Pakistan Revises Energy Strategy, Secures Emergency LNG Amid Uncertainty in Qatar Exports

While the ongoing crisis in the Middle East has unsettled global oil markets, Pakistan has shifted its strategy by entering the spot liquefied natural gas (LNG) market. The country is now paying above Asia’s spot LNG prices due to strained exports from Qatar and increasing supply uncertainties. On Monday, Pakistan LNG issued an urgent request for an LNG cargo from BP Plc, offering $16.74 per million British thermal units, while Asia’s spot prices were in the $15 range.

The urgency in Pakistan’s procurement comes as tensions in the Strait of Hormuz, a crucial route for about one-fifth of global LNG flows, have disrupted shipments. Recent attacks on vessels in the region have halted Qatari LNG exports, exacerbating supply issues for Pakistan, which relies heavily on Qatari imports. The situation has forced the country to depend more on spot market purchases, a shift from its previous strategy of waiting for cheaper shipments to resume.

Earlier disruptions and high-cost LNG

Pakistan’s latest LNG purchase follows a series of supply interruptions and rising import costs. A previously canceled shipment from Qatar, due to escalating tensions, compelled Pakistan LNG Ltd. to seek emergency spot tenders. In one instance, the country purchased LNG at $19.1337 per million British thermal units from BP Plc, marking the highest price paid since 2022. This purchase was only the second time in two years that Pakistan re-entered the spot LNG market, having first done so in April.

Despite its heavy reliance on Qatar for LNG, ongoing disruptions have significantly reduced inbound shipments. Shipping data indicates a sharp decline in LNG arrivals compared to previous years, putting additional strain on Pakistan’s energy system. The Strait of Hormuz remains vital for global energy flows, but instability in the region has repeatedly disrupted shipping routes, leading to uncertainty in energy availability.

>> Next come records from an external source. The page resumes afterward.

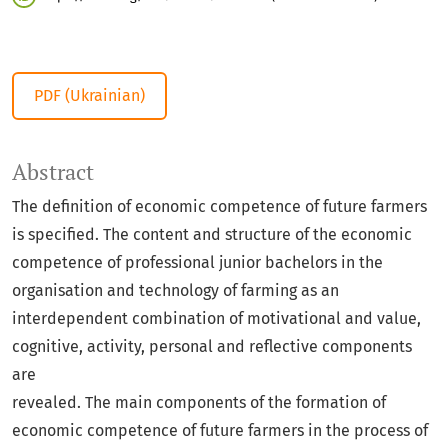
PDF (Ukrainian)
Abstract
The definition of economic competence of future farmers
is specified. The content and structure of the economic
competence of professional junior bachelors in the
organisation and technology of farming as an
interdependent combination of motivational and value,
cognitive, activity, personal and reflective components
are
revealed. The main components of the formation of
economic competence of future farmers in the process of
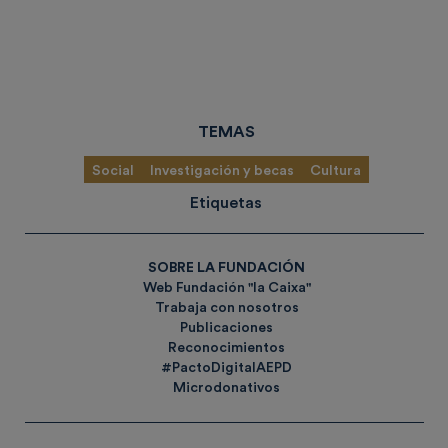
TEMAS
Social
Investigación y becas
Cultura
Etiquetas
SOBRE LA FUNDACIÓN
Web Fundación "la Caixa"
Trabaja con nosotros
Publicaciones
Reconocimientos
#PactoDigitalAEPD
Microdonativos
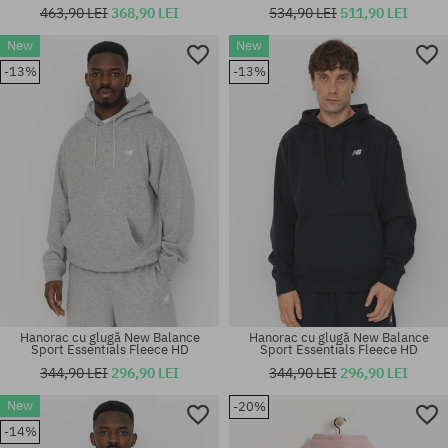
463,90 LEI
368,90 LEI
534,90 LEI
511,90 LEI
New
New
Mărimi existente:
Mărimi existente:
-13%
-13%
M; L; XL
M
Hanorac cu glugă New Balance
Hanorac cu glugă New Balance
Sport Essentials Fleece HD
Sport Essentials Fleece HD
344,90 LEI
296,90 LEI
344,90 LEI
296,90 LEI
New
-20%
Mărimi existente:
Mărimi existente:
-14%
M
S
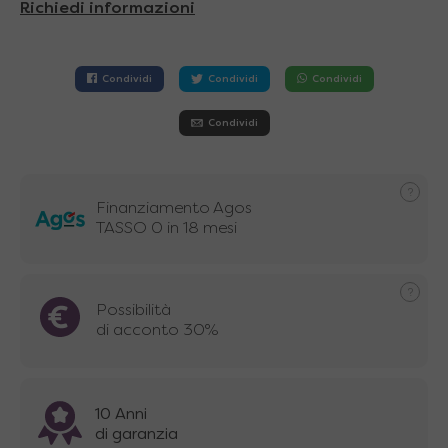
Richiedi informazioni
Condividi
Condividi
Condividi
Condividi
Finanziamento Agos
TASSO 0 in 18 mesi
Possibilità
di acconto 30%
10 Anni
di garanzia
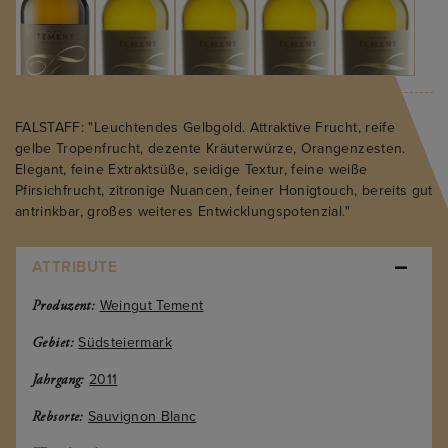
FALSTAFF: "Leuchtendes Gelbgold. Attraktive Frucht, reife
gelbe Tropenfrucht, dezente Kräuterwürze, Orangenzesten.
Elegant, feine Extraktsüße, seidige Textur, feine weiße
Pfirsichfrucht, zitronige Nuancen, feiner Honigtouch, bereits gut
antrinkbar, großes weiteres Entwicklungspotenzial."
ATTRIBUTE
Weingut Tement
Produzent:
Südsteiermark
Gebiet:
2011
Jahrgang:
Sauvignon Blanc
Rebsorte:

Inflation rising alongside energy costs

The rising costs of energy imports have contributed to broader economic challenges in Pakistan. The consumer price index rose 11.7% year-on-year in May, up from 10.9% in April, reaching a two-year high. This increase has been partly driven by higher energy import costs. Public sector employee groups, including the All Government Employees Grand Alliance (AGEGA) Punjab, are calling for relief measures ahead of the Federal Budget 2026-27, citing declining purchasing power.

The ongoing tensions in the Middle East continue to impact global energy markets, leading to repeated disruptions in LNG and oil supplies. For Pakistan, this situation has resulted in irregular shipments, a greater reliance on costly spot cargoes, and sustained pressure on both energy availability and inflation.